How to blanch almonds

blanched almonds

It seems that I spend most of my time learning, nowadays.  Learning language, learning the geography of the city, learning where to go shopping, learning how to, or rather how not to, negotiate with tuk tuk drivers.  The other day, I had a tuk tuk driver explode in my face because I hadn’t told him that I wanted him to drop my friend off at her house en route to mine, prior to agreeing the price.
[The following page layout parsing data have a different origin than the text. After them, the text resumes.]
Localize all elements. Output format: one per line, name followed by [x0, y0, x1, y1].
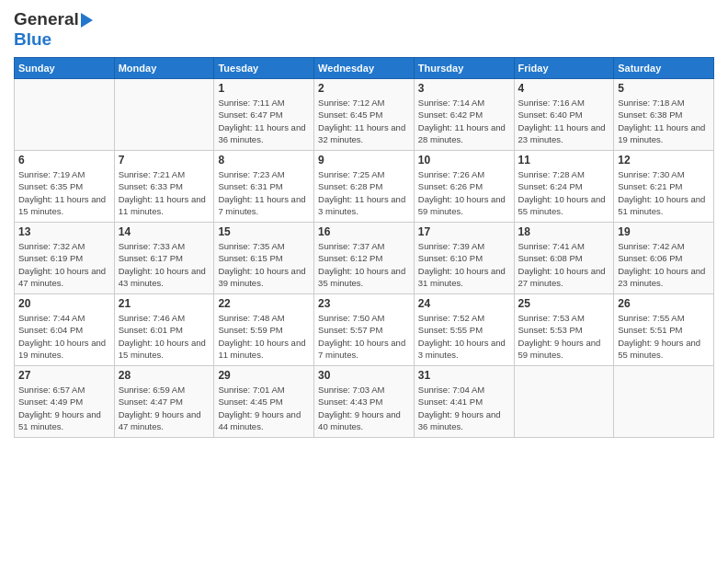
column-header-wednesday: Wednesday	[314, 58, 415, 79]
day-detail: Sunrise: 7:21 AMSunset: 6:33 PMDaylight:…	[119, 169, 206, 216]
day-detail: Sunrise: 7:42 AMSunset: 6:06 PMDaylight:…	[618, 241, 705, 288]
day-number: 24	[418, 297, 510, 310]
day-detail: Sunrise: 7:16 AMSunset: 6:40 PMDaylight:…	[518, 98, 606, 144]
day-number: 10	[418, 154, 510, 167]
day-cell: 8Sunrise: 7:23 AMSunset: 6:31 PMDaylight…	[214, 151, 314, 223]
day-number: 6	[18, 154, 110, 167]
day-cell: 31Sunrise: 7:04 AMSunset: 4:41 PMDayligh…	[414, 366, 514, 438]
day-number: 13	[18, 225, 110, 238]
day-cell: 30Sunrise: 7:03 AMSunset: 4:43 PMDayligh…	[314, 366, 415, 438]
day-detail: Sunrise: 7:23 AMSunset: 6:31 PMDaylight:…	[218, 169, 305, 216]
day-cell: 21Sunrise: 7:46 AMSunset: 6:01 PMDayligh…	[114, 294, 214, 366]
day-number: 1	[218, 82, 310, 95]
day-cell: 26Sunrise: 7:55 AMSunset: 5:51 PMDayligh…	[614, 294, 714, 366]
day-detail: Sunrise: 7:14 AMSunset: 6:42 PMDaylight:…	[418, 98, 506, 144]
day-detail: Sunrise: 7:48 AMSunset: 5:59 PMDaylight:…	[218, 313, 305, 360]
day-cell: 24Sunrise: 7:52 AMSunset: 5:55 PMDayligh…	[414, 294, 514, 366]
day-detail: Sunrise: 7:26 AMSunset: 6:26 PMDaylight:…	[418, 169, 506, 216]
day-cell: 19Sunrise: 7:42 AMSunset: 6:06 PMDayligh…	[614, 223, 714, 294]
week-row-1: 1Sunrise: 7:11 AMSunset: 6:47 PMDaylight…	[15, 79, 714, 151]
day-number: 21	[119, 297, 210, 310]
day-cell: 29Sunrise: 7:01 AMSunset: 4:45 PMDayligh…	[214, 366, 314, 438]
day-detail: Sunrise: 7:39 AMSunset: 6:10 PMDaylight:…	[418, 241, 506, 288]
column-header-friday: Friday	[514, 58, 614, 79]
day-detail: Sunrise: 7:11 AMSunset: 6:47 PMDaylight:…	[218, 98, 305, 144]
day-number: 23	[318, 297, 410, 310]
day-cell: 7Sunrise: 7:21 AMSunset: 6:33 PMDaylight…	[114, 151, 214, 223]
day-cell	[15, 79, 115, 151]
day-detail: Sunrise: 7:28 AMSunset: 6:24 PMDaylight:…	[518, 169, 606, 216]
day-number: 31	[418, 369, 510, 382]
day-cell	[614, 366, 714, 438]
column-header-saturday: Saturday	[614, 58, 714, 79]
week-row-3: 13Sunrise: 7:32 AMSunset: 6:19 PMDayligh…	[15, 223, 714, 294]
logo-arrow-icon	[81, 13, 93, 28]
day-cell: 6Sunrise: 7:19 AMSunset: 6:35 PMDaylight…	[15, 151, 115, 223]
day-cell: 2Sunrise: 7:12 AMSunset: 6:45 PMDaylight…	[314, 79, 415, 151]
day-cell: 5Sunrise: 7:18 AMSunset: 6:38 PMDaylight…	[614, 79, 714, 151]
calendar-header: SundayMondayTuesdayWednesdayThursdayFrid…	[15, 58, 714, 79]
day-detail: Sunrise: 7:33 AMSunset: 6:17 PMDaylight:…	[119, 241, 206, 288]
day-number: 5	[618, 82, 710, 95]
day-cell: 13Sunrise: 7:32 AMSunset: 6:19 PMDayligh…	[15, 223, 115, 294]
column-header-thursday: Thursday	[414, 58, 514, 79]
day-number: 30	[318, 369, 410, 382]
day-number: 2	[318, 82, 410, 95]
day-number: 29	[218, 369, 310, 382]
day-detail: Sunrise: 7:46 AMSunset: 6:01 PMDaylight:…	[119, 313, 206, 360]
day-number: 7	[119, 154, 210, 167]
day-number: 9	[318, 154, 410, 167]
day-number: 16	[318, 225, 410, 238]
day-cell: 25Sunrise: 7:53 AMSunset: 5:53 PMDayligh…	[514, 294, 614, 366]
day-detail: Sunrise: 7:18 AMSunset: 6:38 PMDaylight:…	[618, 98, 705, 144]
column-header-tuesday: Tuesday	[214, 58, 314, 79]
day-number: 18	[518, 225, 610, 238]
day-number: 12	[618, 154, 710, 167]
page-header: General Blue	[14, 9, 714, 50]
day-number: 17	[418, 225, 510, 238]
day-cell	[114, 79, 214, 151]
day-detail: Sunrise: 7:19 AMSunset: 6:35 PMDaylight:…	[18, 169, 106, 216]
week-row-2: 6Sunrise: 7:19 AMSunset: 6:35 PMDaylight…	[15, 151, 714, 223]
day-cell: 27Sunrise: 6:57 AMSunset: 4:49 PMDayligh…	[15, 366, 115, 438]
day-number: 4	[518, 82, 610, 95]
logo-blue: Blue	[14, 29, 51, 49]
week-row-5: 27Sunrise: 6:57 AMSunset: 4:49 PMDayligh…	[15, 366, 714, 438]
day-detail: Sunrise: 7:03 AMSunset: 4:43 PMDaylight:…	[318, 385, 401, 431]
day-number: 22	[218, 297, 310, 310]
day-cell: 3Sunrise: 7:14 AMSunset: 6:42 PMDaylight…	[414, 79, 514, 151]
day-detail: Sunrise: 7:52 AMSunset: 5:55 PMDaylight:…	[418, 313, 506, 360]
day-cell: 22Sunrise: 7:48 AMSunset: 5:59 PMDayligh…	[214, 294, 314, 366]
day-cell: 11Sunrise: 7:28 AMSunset: 6:24 PMDayligh…	[514, 151, 614, 223]
day-number: 19	[618, 225, 710, 238]
week-row-4: 20Sunrise: 7:44 AMSunset: 6:04 PMDayligh…	[15, 294, 714, 366]
day-detail: Sunrise: 6:57 AMSunset: 4:49 PMDaylight:…	[18, 385, 101, 431]
day-cell: 20Sunrise: 7:44 AMSunset: 6:04 PMDayligh…	[15, 294, 115, 366]
day-detail: Sunrise: 7:12 AMSunset: 6:45 PMDaylight:…	[318, 98, 405, 144]
day-detail: Sunrise: 7:30 AMSunset: 6:21 PMDaylight:…	[618, 169, 705, 216]
day-number: 14	[119, 225, 210, 238]
logo-general: General	[14, 9, 79, 29]
day-cell: 4Sunrise: 7:16 AMSunset: 6:40 PMDaylight…	[514, 79, 614, 151]
day-number: 27	[18, 369, 110, 382]
column-header-sunday: Sunday	[15, 58, 115, 79]
day-cell: 23Sunrise: 7:50 AMSunset: 5:57 PMDayligh…	[314, 294, 415, 366]
day-number: 25	[518, 297, 610, 310]
day-number: 28	[119, 369, 210, 382]
day-number: 11	[518, 154, 610, 167]
logo: General Blue	[14, 9, 93, 50]
day-cell: 12Sunrise: 7:30 AMSunset: 6:21 PMDayligh…	[614, 151, 714, 223]
day-detail: Sunrise: 7:04 AMSunset: 4:41 PMDaylight:…	[418, 385, 501, 431]
day-detail: Sunrise: 6:59 AMSunset: 4:47 PMDaylight:…	[119, 385, 201, 431]
day-cell: 9Sunrise: 7:25 AMSunset: 6:28 PMDaylight…	[314, 151, 415, 223]
day-cell: 18Sunrise: 7:41 AMSunset: 6:08 PMDayligh…	[514, 223, 614, 294]
day-number: 15	[218, 225, 310, 238]
header-row: SundayMondayTuesdayWednesdayThursdayFrid…	[15, 58, 714, 79]
day-detail: Sunrise: 7:01 AMSunset: 4:45 PMDaylight:…	[218, 385, 301, 431]
day-detail: Sunrise: 7:55 AMSunset: 5:51 PMDaylight:…	[618, 313, 700, 360]
calendar-body: 1Sunrise: 7:11 AMSunset: 6:47 PMDaylight…	[15, 79, 714, 438]
calendar-table: SundayMondayTuesdayWednesdayThursdayFrid…	[14, 57, 714, 438]
day-cell	[514, 366, 614, 438]
day-detail: Sunrise: 7:32 AMSunset: 6:19 PMDaylight:…	[18, 241, 106, 288]
day-cell: 16Sunrise: 7:37 AMSunset: 6:12 PMDayligh…	[314, 223, 415, 294]
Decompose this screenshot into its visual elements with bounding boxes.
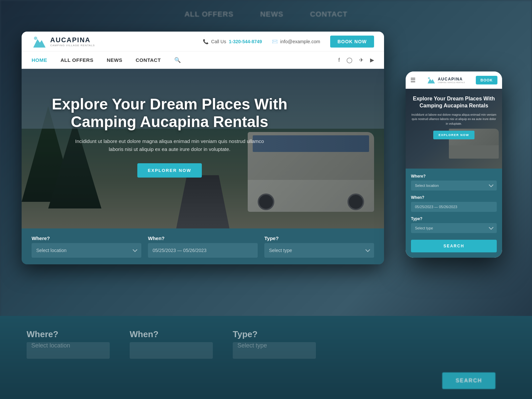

The frustrating thing was that, even after I apologised, the tuk tuk driver refused to tell me what I should have done to ‘not treat me like a slave’ – quote verbatim from the tuk tuk driver – because he ‘didn’t know my plan’.  What?  Once he’d said that, I figured it was best that this strange tuk tuk driver and I never meet each other again and we go our separate ways, swiftly.  I paid him for that part of the journey and walked the rest of the way to my house.   Typing ‘how to negotiate with tuk tuk drivers’ into a search engine and reading the results doesn’t prepare oneself on this eventuality.

Whinge over.

What I love is, even on the other side of the world, fortunately there are food blogs, youtube and google for so many of my food-related questions.  Somewhat  naively, I hadn’t anticipated that my move to Phnom Penh would necessitate me learning some back-to-basics skills: the supermarkets here haven’t got a readily available of supply of conveniently prepared cooking ingredients, like in the UK.  For example, the other day, I’d decided to make ouzi for my friends and discovered that you can’t buy blanched almonds anywhere.  If you’re lucky, you’ll find some whole, unblanched almonds in the supermarket.  So, what’s a girl to do?

But learn.

Google search and a peruse on about.com greek foods later…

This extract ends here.